Response curves are from the best-fitting generalized additive model. Solid lines represent the smooth function and 95% confidence limits for early summer(pink) and late summer(aqua). Gray shading indicates the 95% confidence intervals. Colored ticks indicate the distribution of observations.

https://doi.org/10.1371/journal.pone.0266182.g012

Discussion

We show that the distribution of seabirds throughout the northeastern Chukchi Sea reflects the heterogeneity of oceanic habitats over the shallow shelf. Auklets, murres, and northern fulmars generally were more abundant in offshore areas of the Chukchi Sea dominated by moderate-salinity Bering Sea Water than nearshore in low-salinity Alaska Coastal Water. The seabird community within 50 km of the coast had low densities compared to areas farther offshore. Although auklets and other alcids were found in these nearshore waters, the community was composed primarily of short-tailed shearwaters and also included diving piscivores such as loons and benthic feeders such as eiders and long-tailed ducks.

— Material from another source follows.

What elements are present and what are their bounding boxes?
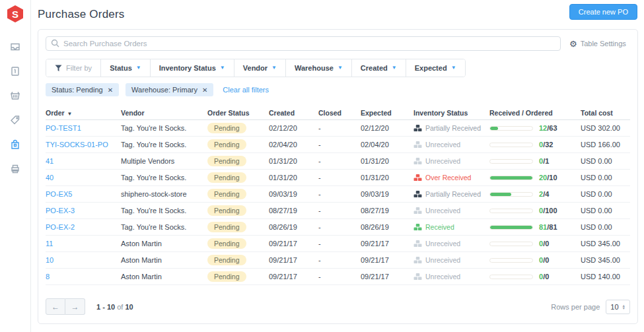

With a maximum depth of only ~ 100m and most of the shelf < 50m deep, variations in bathymetry of only a few meters help steer water masses of varying temperature and salinity, and their associated prey species [24]. High salinity surface currents flowing northward through the Central Channel from the Bering Sea carry copepods and euphausiids to the Chukchi Sea [15,34]. Auklets (Aethia spp) and short-tailed shearwaters that forage in the Bering Sea from May through July were found in the Central Channel stream in August and September, presumably following their prey [11,12,69].

As with other studies of seabird distribution [70], GAMs were effective at revealing the factors that caused observed variance in seabird abundance. The GAMs revealed that most seabird-habitat relationships were species-specific, non-linear, and in some cases, varied by season. In general, auklets and murres, species that feed almost exclusively by diving, had distributions that were well-predicted by latitude and distance to shore. Thick-billed murres and least auklets were more abundant south of 71°N whereas crested auklets were distributed primarily 71–72°N throughout the summer. In contrast, short-tailed shearwaters were more abundant south of 71°N in early summer and at all latitudes in late summer. Although short-tailed shearwaters are capable divers [71], they are also stronger fliers than are alcids.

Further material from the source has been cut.